Je n’y ai pris que peu de plaisir. Comme toutes les autres fois qui suivront.

Je n’avais pas encore conscience que nos rapports n’étaient pas normaux, pas naturels. Pas sains.

Il était boudeur et capricieux. Enfant roi dans sa famille. Adulé, adoré. Par père et mère, grands-parents. Il savait me faire plier. Et eux aussi. Il considérait sa mère comme son esclave, elle se devait de toujours lui concocter de bons plats, de faire sa lessive, son ménage. Il ne foutait rien. Pas même mettre ou débarrasser la table. Quand je voulais aider, il me disait: « Laisse, ma mère s’en charge. » Et ses grands-pères, j’ai toujours pensé qu’il les conduirait à la ruine. Il leur extorquait un fric fou. A dix-neuf ans, il était incapable d’avoir un job prétextant que ses études lui prenaient trop de temps et que ça le fatiguait.
Et dire que moi, je me crevais le cul pour trouver de l’argent pour venir en Belgique. J’ai passé des semaines, que dis-je des mois, sans bouffer le midi pour économiser un peu d’argent.
Oui. J’étais devenue une loque. Soumise. Pernicieux et manipulateur, voilà ce qu’il était - et qu’il doit être encore, pourquoi aurait-il changé ?
Il avait réussi à me rendre dépendante de lui, de son regard. De ce désir que je pouvais susciter chez lui. Je m’accrochais malgré les nombreuses scènes qu’il pouvait me faire. Jalousie, culpabilité, humiliations. Je suis passée par tout ça. Tête basse, gueule fermée.

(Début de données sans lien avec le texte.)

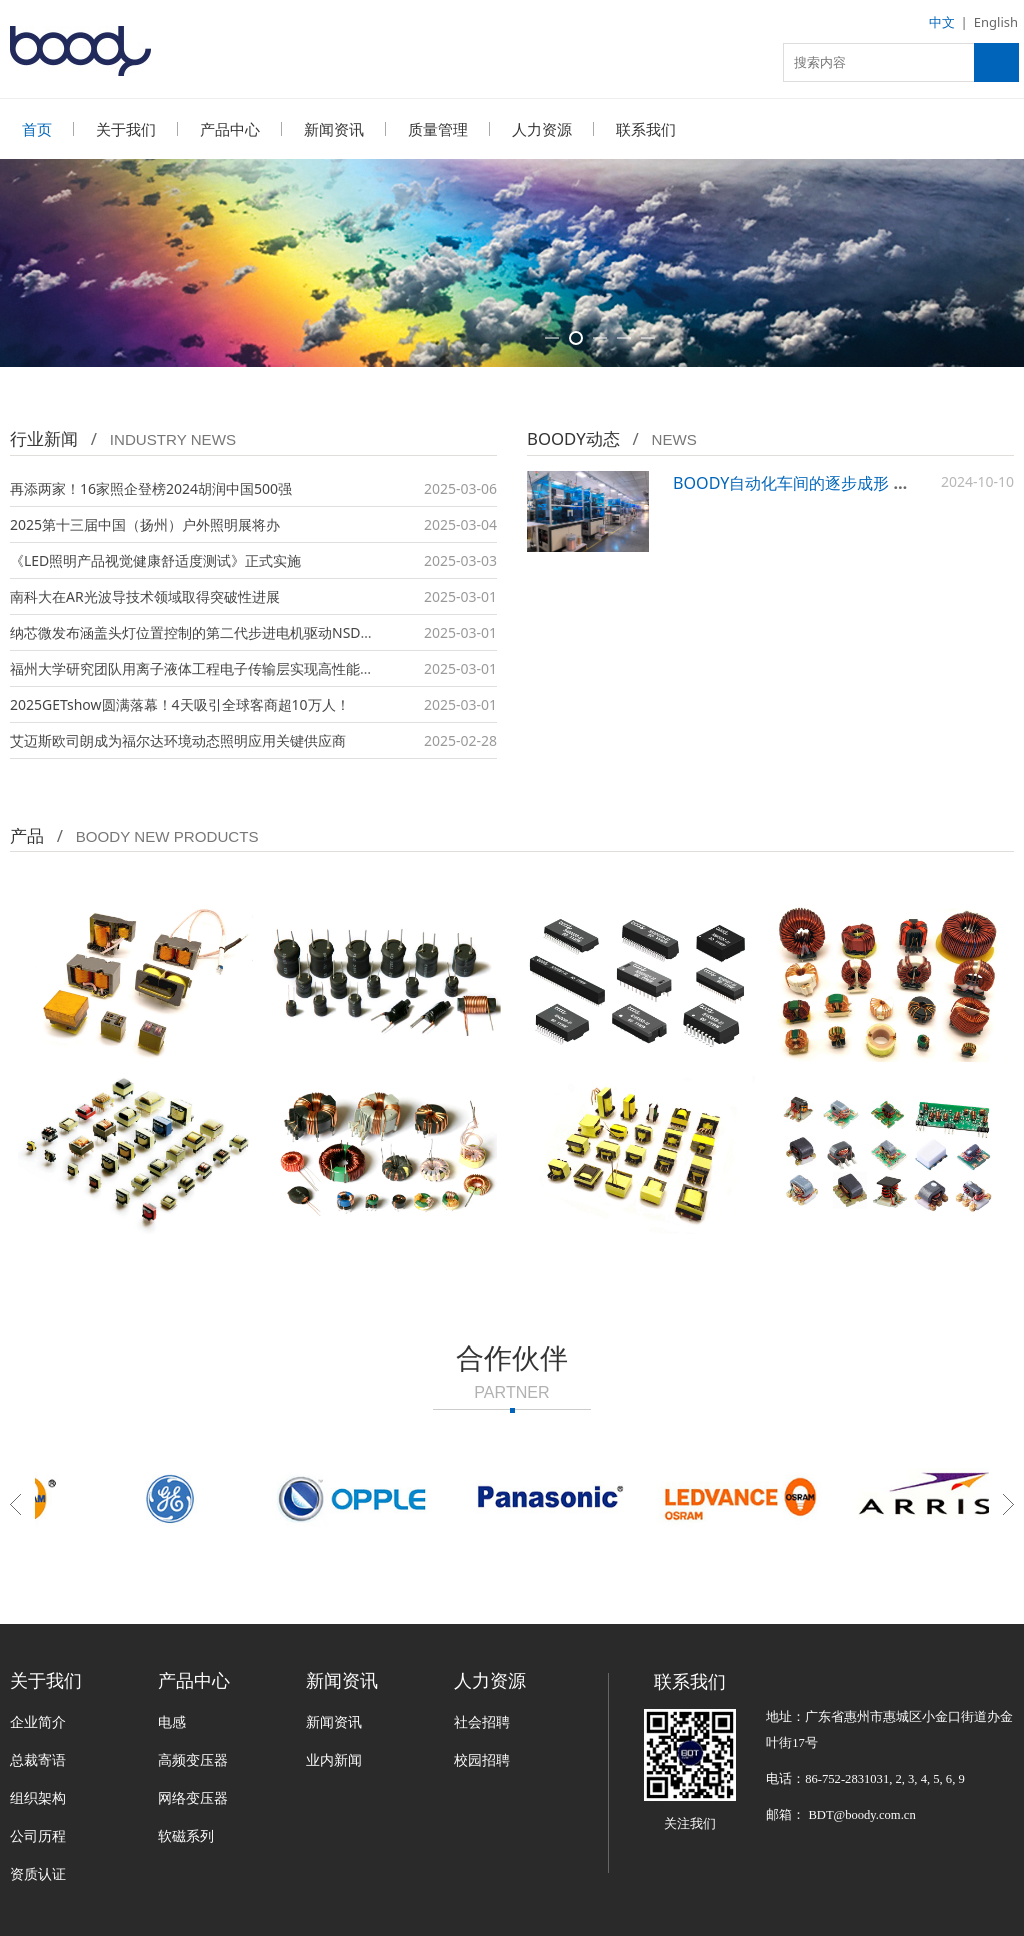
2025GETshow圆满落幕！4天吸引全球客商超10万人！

En revanche, j’ai toujours eu honte de lui. C’est con, non? Avoir autant aimé quelqu’un et avoir toujours eu honte de lui?
J’avais honte qu’il me prenne la main ou qu’il veuille m’embrasser en public. Je détestais ça. Et je refusais toujours. D’ailleurs, il est très vite devenu agressif à cause de ça. En plein métro, alors qu’il m’avait saoulée une bonne demi-heure pour un baiser –que j’ai refusé-, il m’a dit, dents serrées: « T’es dégueulasse. Tu m’aimes pas, c’est ça? Je souffre à cause de toi, ça te fait plaisir de me faire du mal comme ça? ». Putain, comme j’ai pu m’en vouloir. Connard.

Le désir, l’amour que je lui portais ont commencé à faiblir. Vers mars, plus rien n’allait déjà. Mais je continuais à tenir bon. A vouloir sauver à tout prix ce qui pouvait en valoir la peine. Acharnée que j’étais.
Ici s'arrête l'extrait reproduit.